Moving from the single trees to the forest, we see that villages, towns and cities have many of the key elements of the forest: edges, corridors/roads, districts, nodes/rooms and landmarks.

As in design, edges allow us to recognize an element or feature as separate from its surroundings; in this case, the forest itself.  In forests, edges are often biologically rich and visually complex. The edge is often where the action is!

The forests have within them, furthermore, special districts of a few or sometimes a single species of tree, always reflecting the influence of soil and water. Such forest districts (we might call them neighborhoods) are replicated in our civic and garden plantings at all scales.  There are more subtle but, to the forester’s eye, richly complex nodes where different forest districts merge, sheltering animal and other life. We parallel these nodes in our town and city markets, town commons and urban squares. The node is again, where the most action is!

We all cherish the experience of a forest glade or outdoor room, and the experience is mimicked in designed landscapes from the humblest backyard to the grand estate or college campus quadrangle. Forests are, among other things, assemblées of rooms.

The path is another forests component that human buildings and communities have mimicked. Sometimes first made by animals, paths are enhanced and amended by humans. We then imitate them in our internal hallways, and, externally, in tree-lined allees of grand estates or paths through humble gardens. Canopied tree-lined streets are yet another example, none more grand than elm-lined streets, once common in New England and the Mid West before Dutch elm disease.

Forests also contain isolated trees standing alone, often an older tree, as in the wolf pine or parent oak or beech. Designers have imitated this by planting specimen trees that serve as a kind of monument, in our villages and yards.  At longer distance viewing, a group of trees can serve as a specimen.

Another helpful design principle found in the New England forests is the power of “aggregating uniqueness.”  Rather than scatter the anomalies of a forest, nature often concentrates them in a single location—the largest and youngest tree, more than one lighting condition, the rock outcrop and the small vernal pool.
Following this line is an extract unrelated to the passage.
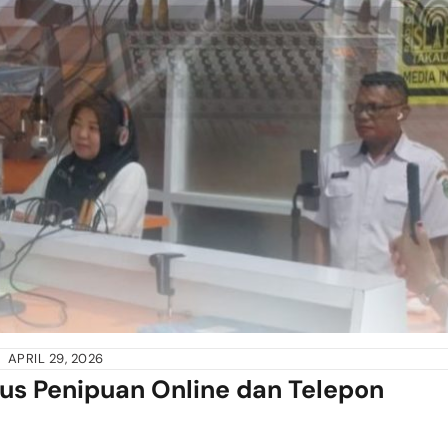
APRIL 29, 2026
dus Penipuan Online dan Telepon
Imitating and aggregating similar combinations can add richness to landscape design and as with a painting, simultaneously assure focus and coherence.
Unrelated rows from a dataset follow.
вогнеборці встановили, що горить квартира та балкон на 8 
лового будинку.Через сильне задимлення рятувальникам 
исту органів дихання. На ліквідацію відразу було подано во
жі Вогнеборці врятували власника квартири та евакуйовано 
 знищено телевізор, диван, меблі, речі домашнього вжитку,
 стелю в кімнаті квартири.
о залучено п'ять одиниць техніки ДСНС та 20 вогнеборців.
The pattern of movement landing—such as a forest path as leading to an expanded open glade— is yet another principle that designers would best replicate both indoors and outdoors. Landings appear naturally along pathways, along streams, where we find large rocks, or fallen trunks. As landscape designers, we imitate and strengthen these visual and physical landings by offering benches, or widening a path, purposely interrupting predominating visual flow.

Forest lessons for human living appear limitless. In this age when pollution of all kinds is in the news; CO2, methane and hexafluorethane and more, we must recognize what the Community Environmental Legal Defense Fund (CELDF) has professed and now accomplished, community, municipal and state nature protecting laws are now adopted by some 200 cities and towns. These measures assure that life sustaining nature has rights.
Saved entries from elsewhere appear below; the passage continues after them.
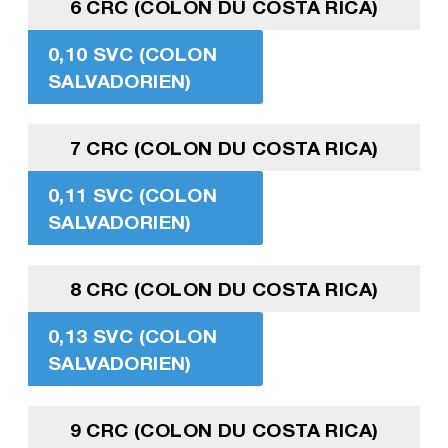
6 CRC (COLON DU COSTA RICA)
0,10 SVC (COLON
SALVADORIEN)
7 CRC (COLON DU COSTA RICA)
0,11 SVC (COLON
SALVADORIEN)
8 CRC (COLON DU COSTA RICA)
0,13 SVC (COLON
SALVADORIEN)
9 CRC (COLON DU COSTA RICA)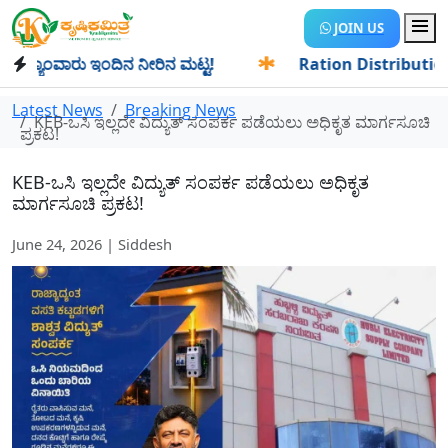
JOIN US
ಯಾಂವಾರು ಇಂದಿನ ನೀರಿನ ಮಟ್ಟ!
✱
Ration Distribution-ಪಡಿತರದಾ
Latest News
Breaking News
KEB-ಒಸಿ ಇಲ್ಲದೇ ವಿದ್ಯುತ್ ಸಂಪರ್ಕ ಪಡೆಯಲು ಅಧಿಕೃತ ಮಾರ್ಗಸೂಚಿ
ಪ್ರಕಟ!
KEB-ಒಸಿ ಇಲ್ಲದೇ ವಿದ್ಯುತ್ ಸಂಪರ್ಕ ಪಡೆಯಲು ಅಧಿಕೃತ
ಮಾರ್ಗಸೂಚಿ ಪ್ರಕಟ!
June 24, 2026 | Siddesh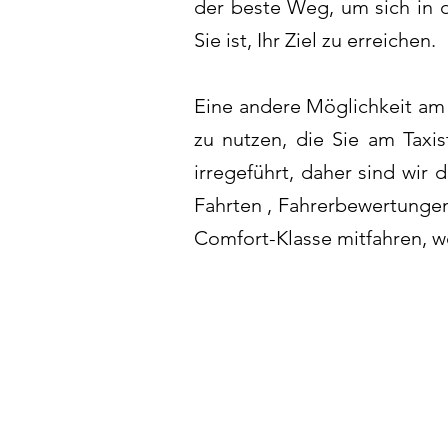
der beste Weg, um sich in 
Sie ist, Ihr Ziel zu erreichen.
Eine andere Möglichkeit am 
zu nutzen, die Sie am Taxis
irregeführt, daher sind wir
Fahrten
, Fahrerbewertungen
Comfort-Klasse mitfahren, w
We know that forests do largely unsung heroic work in sequestering C02 and perform dozens of life-enhancing tasks, such as erosion control, pollution diminishment, shading and cooling, wind protection, flood prevention, soil building and more. They are truly the lungs of the earth.  In recent years, we have begun to understand more mysterious processes, that trees and plants have their own means of communication, warn against diseases and pests and live symbiotically as family and as community, modeling for us what we find in diminishing supply among ourselves.

We would do well by recognizing the true value and importance of forests. As with many subjects, they tend to be undervalued. We are better humans to the extent that we intimately know the forests as model, design guide, mentor, teacher, health sustainer, spiritual support, physical and recreational outlet, and muse.